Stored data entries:
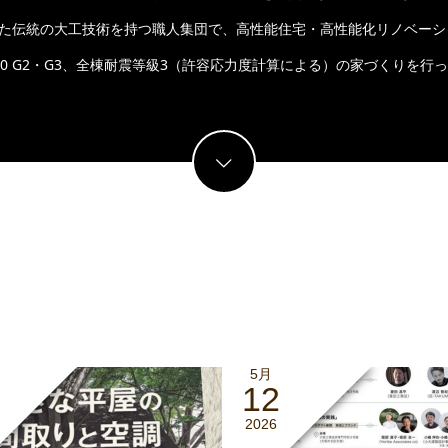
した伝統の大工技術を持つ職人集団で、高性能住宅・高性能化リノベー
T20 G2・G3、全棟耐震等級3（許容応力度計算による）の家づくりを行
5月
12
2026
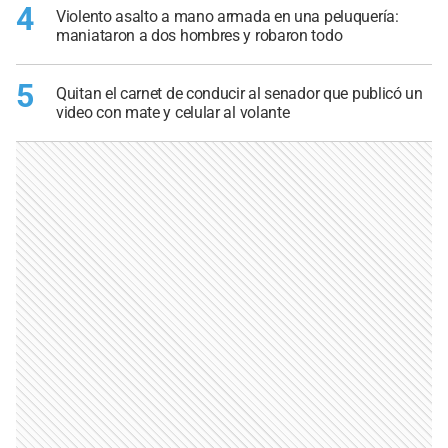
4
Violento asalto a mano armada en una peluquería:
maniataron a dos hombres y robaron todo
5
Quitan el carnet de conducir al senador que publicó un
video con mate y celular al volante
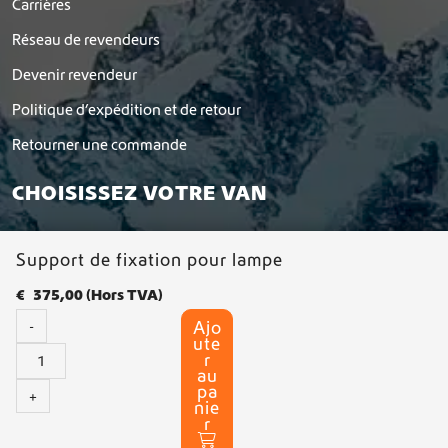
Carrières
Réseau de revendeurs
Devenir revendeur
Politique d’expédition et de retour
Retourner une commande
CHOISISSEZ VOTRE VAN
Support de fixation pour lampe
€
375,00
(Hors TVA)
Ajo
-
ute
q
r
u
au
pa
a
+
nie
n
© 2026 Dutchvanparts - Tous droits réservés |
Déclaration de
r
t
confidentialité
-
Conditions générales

* * *

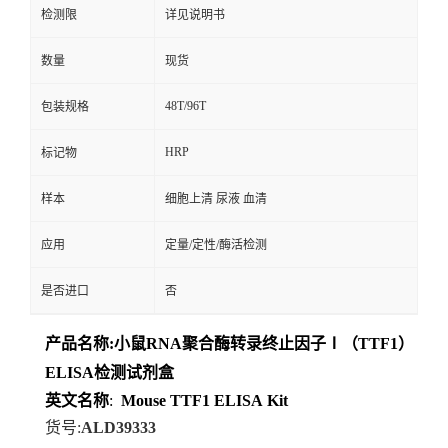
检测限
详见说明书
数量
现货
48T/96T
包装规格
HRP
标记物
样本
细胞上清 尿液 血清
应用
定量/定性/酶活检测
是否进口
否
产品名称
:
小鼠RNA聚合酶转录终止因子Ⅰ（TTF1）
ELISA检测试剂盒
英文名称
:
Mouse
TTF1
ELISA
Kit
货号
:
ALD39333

### Your instructions
An exact copy is needed of the entries above, starting at the line that holds "T20 G2・G3、全棟耐震等級3（許容応力度計算による）の家づくりを行" and stopping at the line that holds "Conditions générales", both kept; pictures stay out.

### Exercise response
T20 G2・G3、全棟耐震等級3（許容応力度計算による）の家づくりを行
5月
12
2026
4
Violento asalto a mano armada en una peluquería:
maniataron a dos hombres y robaron todo
5
Quitan el carnet de conducir al senador que publicó un
video con mate y celular al volante
Carrières
Réseau de revendeurs
Devenir revendeur
Politique d’expédition et de retour
Retourner une commande
CHOISISSEZ VOTRE VAN
Support de fixation pour lampe
€
375,00
(Hors TVA)
Ajo
-
ute
q
r
u
au
pa
a
+
nie
n
© 2026 Dutchvanparts - Tous droits réservés |
Déclaration de
r
t
confidentialité
-
Conditions générales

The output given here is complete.